I read widely from many genres. Perhaps this blog will feature fewer ratings and reviews, but I certainly intend to write about my reading life - it's the subject I most find myself wanting to talk about.
Laila Lalami was supposed to visit our university in March; of course, the event was cancelled, as most things have been since that time. But in preparation, I read two of her novels.
The first, "The Moor's Account" is a tour-de-force historical epic framed from the point-of-view of the slave, who gets just a line in the official sixteenth century account. I was blown away.
The second, "The Other Americans," is a contemporary family story. With blurbs from J.M. Coetzee and Viet Thanh Nguyen, Lalami needs no additional praise from me.
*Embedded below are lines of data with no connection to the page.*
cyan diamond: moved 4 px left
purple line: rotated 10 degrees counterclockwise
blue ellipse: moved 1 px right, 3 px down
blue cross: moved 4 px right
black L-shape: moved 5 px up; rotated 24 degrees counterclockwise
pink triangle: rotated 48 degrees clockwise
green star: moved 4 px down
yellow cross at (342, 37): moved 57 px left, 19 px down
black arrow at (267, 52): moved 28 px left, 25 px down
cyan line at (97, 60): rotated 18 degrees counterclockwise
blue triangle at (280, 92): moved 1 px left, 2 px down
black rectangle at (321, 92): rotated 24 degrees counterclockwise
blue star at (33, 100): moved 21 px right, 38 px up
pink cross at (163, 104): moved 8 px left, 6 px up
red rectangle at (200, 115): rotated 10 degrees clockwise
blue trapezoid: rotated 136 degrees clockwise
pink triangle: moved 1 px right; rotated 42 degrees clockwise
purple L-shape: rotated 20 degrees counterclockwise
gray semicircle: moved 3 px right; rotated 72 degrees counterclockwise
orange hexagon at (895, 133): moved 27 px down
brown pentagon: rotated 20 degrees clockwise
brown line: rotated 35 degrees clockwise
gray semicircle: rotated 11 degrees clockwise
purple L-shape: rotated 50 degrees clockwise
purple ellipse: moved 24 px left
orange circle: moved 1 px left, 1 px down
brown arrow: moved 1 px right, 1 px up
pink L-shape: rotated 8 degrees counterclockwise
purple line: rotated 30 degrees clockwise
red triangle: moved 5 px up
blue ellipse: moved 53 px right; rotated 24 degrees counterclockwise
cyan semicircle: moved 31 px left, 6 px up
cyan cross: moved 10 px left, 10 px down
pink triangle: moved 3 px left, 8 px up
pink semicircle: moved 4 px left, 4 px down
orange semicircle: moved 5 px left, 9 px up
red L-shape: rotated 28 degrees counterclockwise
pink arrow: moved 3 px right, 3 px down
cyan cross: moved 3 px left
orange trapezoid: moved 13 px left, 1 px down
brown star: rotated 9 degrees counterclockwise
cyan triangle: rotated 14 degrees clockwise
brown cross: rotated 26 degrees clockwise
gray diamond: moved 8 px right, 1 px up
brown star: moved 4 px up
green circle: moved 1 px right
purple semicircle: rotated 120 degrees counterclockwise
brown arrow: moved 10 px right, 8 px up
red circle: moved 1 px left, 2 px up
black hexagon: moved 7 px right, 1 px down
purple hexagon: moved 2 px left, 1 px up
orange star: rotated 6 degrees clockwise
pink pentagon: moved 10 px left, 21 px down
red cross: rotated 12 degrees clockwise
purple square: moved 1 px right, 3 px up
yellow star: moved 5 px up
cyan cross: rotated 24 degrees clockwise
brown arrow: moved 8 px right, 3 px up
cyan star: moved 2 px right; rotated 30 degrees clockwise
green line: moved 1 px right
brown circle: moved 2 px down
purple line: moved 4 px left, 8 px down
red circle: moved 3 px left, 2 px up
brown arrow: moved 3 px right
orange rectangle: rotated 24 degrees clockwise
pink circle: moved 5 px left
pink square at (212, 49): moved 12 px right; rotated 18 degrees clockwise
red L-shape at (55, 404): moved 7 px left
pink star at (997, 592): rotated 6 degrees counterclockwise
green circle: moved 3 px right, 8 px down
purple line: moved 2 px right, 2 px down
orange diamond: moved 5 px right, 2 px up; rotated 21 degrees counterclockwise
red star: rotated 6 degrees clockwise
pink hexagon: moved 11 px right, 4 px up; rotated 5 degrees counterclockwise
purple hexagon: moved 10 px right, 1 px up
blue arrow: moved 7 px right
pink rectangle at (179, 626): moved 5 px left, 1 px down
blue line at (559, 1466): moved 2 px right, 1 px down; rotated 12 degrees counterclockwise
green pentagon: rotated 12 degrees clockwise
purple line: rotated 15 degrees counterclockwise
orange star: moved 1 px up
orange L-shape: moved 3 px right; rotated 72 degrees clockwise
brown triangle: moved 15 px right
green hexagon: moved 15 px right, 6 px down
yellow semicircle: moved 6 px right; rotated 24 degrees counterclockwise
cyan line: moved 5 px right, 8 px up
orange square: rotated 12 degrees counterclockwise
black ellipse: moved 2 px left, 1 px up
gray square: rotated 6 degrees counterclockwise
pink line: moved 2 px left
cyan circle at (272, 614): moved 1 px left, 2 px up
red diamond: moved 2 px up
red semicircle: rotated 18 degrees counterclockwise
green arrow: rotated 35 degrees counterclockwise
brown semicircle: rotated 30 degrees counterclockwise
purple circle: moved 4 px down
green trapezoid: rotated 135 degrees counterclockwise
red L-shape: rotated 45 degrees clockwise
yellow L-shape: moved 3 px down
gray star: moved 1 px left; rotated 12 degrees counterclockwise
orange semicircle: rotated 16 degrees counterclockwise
But let me do this: I will draw you a Venn Diagram of the mind. In the intersection of a book like Tommy Orange's "There, There," in which each chapter switches to a different character's point-of-view to tell a part of the story, and a book like Jhumpa Lahiri's "The Namesake," which tells the story of an immigrant family's experiences building a life in the United States of our time, lives "The Other Americans."
Of course, "The Other Americans" is its own story. And "There, There" and "The Namesake" are just two examples of many that could work in this model. But they are the ones that came to mind. It's a fun exercise.
In the end, I recommend both of these Lalami books unreservedly. Try them. Expand your circles.